Monday, January 15, 2007

Just Eat Something Already

Everyone probably remembers back in September when officials at the Madrid fashion shows banned overly thin models from walking the runways. Since this was the first ban of its kind, the Spain shows ended up receiving a lot of press coverage about their ruling, but who really thought those actions would carry any "weight" with the other fashion capitals? After all, it was just Madrid. And what are fashion shows without stick-like bodies to hang the clothes on anyway?

Well it turned out that the fashion officials who reign in Milan also announced that they would adopt the same ban imposed by Madrid for their shows in February. Under the new codes, the models must have a body mass index (BMI) of at least 18.5 and be at least 16 years old to be hired by designers, modeling agencies, photographers, make-up artists etc. I also heard rumors of a smoke and alcohol-free zone backstage…has everyone gone mad?

Actually they’ve probably just gone healthy. The director of Madrid’s show, Leonor Perez Pita, admitted, “The restrictions could be quite a shock to the fashion world at the beginning, but I’m sure it’s important as far as health is concerned.”

The statements for Milan’s shows were also focused on promoting a healthy image for models, and under Milan’s new code, each model will have to possess a medical certificate to prove she is in good health before she can walk.

Of course the flip side of the healthy image is wanting to avoid projecting unhealthy images of anorexia to young, impressionable girls. Concho Guerra, a regional official in Spain, said, “Fashion is a mirror, and many teenagers imitate what they see on the catwalk.”

On our side of the pond, the tone was more one of anger than concern for all those vulnerable teenagers. Cathy Gould, director for Elite modeling agency in North America, stated, “I think it’s outrageous.
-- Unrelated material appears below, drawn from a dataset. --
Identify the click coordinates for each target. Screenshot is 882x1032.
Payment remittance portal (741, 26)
I understand they want to set this tone of healthy, beautiful women, but what about discrimination against the model? And what about the freedom of the designer?” To give her some credit, she was concerned about some young women – her models whose careers could be hurt because of their “naturally gazelle-like” body types.

As for models working in the states, the Council of Fashion Designers of America issued a statement promising that they will not impose a similar ban based on a model’s weight. In explanation they stated, “The CFDA Health Initiative is about awareness and education, not policing.”

They also addressed the issue of anorexic models by saying, “Eating disorders are emotional disorders that have psychological, behavioral, social, and physical manifestations, of which body weight is only one.”

In addition to that lovely sentiment, Diane Von Furstenberg and the rest of the CFDA crew did want to do something to help the poor, starving models. So they are planning on setting up workshops to educate the industry on the nature of eating disorders as well as suggesting ways to keep models healthy, such as providing balanced meals at photo shoots and warning them against underage smoking and drinking.

It looks like everyone in the fashion world really is trying to do their part in making sure another Kate Moss-type doesn’t end up as the new poster girl for “Under-Eaters Anonymous” (or “Coke Whores Anonymous” for that matter).